TO DO - Could you reproduce, exactly and alone, the lines running from the one with "Tel.: 030 - 25 55 95 51" to the end of the data below?

SOURCE INFORMATION -

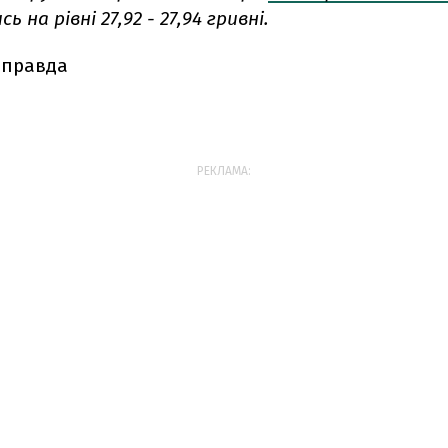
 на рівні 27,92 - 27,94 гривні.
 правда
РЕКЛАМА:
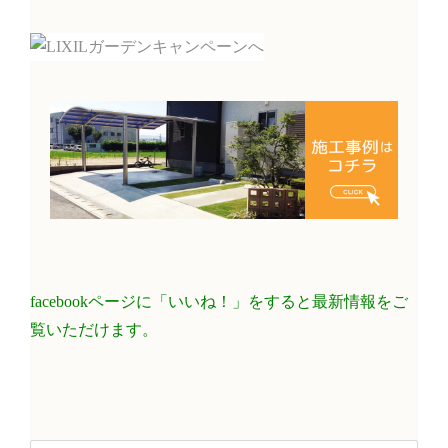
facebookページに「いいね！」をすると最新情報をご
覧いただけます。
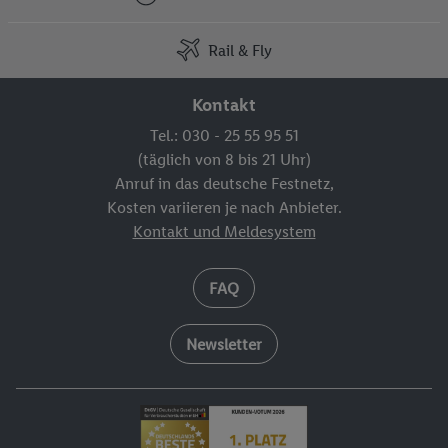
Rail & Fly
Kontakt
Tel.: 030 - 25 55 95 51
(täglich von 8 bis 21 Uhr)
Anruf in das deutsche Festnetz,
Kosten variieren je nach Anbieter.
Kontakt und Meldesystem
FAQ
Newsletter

TASK RESPONSE -
Tel.: 030 - 25 55 95 51
(täglich von 8 bis 21 Uhr)
Anruf in das deutsche Festnetz,
Kosten variieren je nach Anbieter.
Kontakt und Meldesystem
FAQ
Newsletter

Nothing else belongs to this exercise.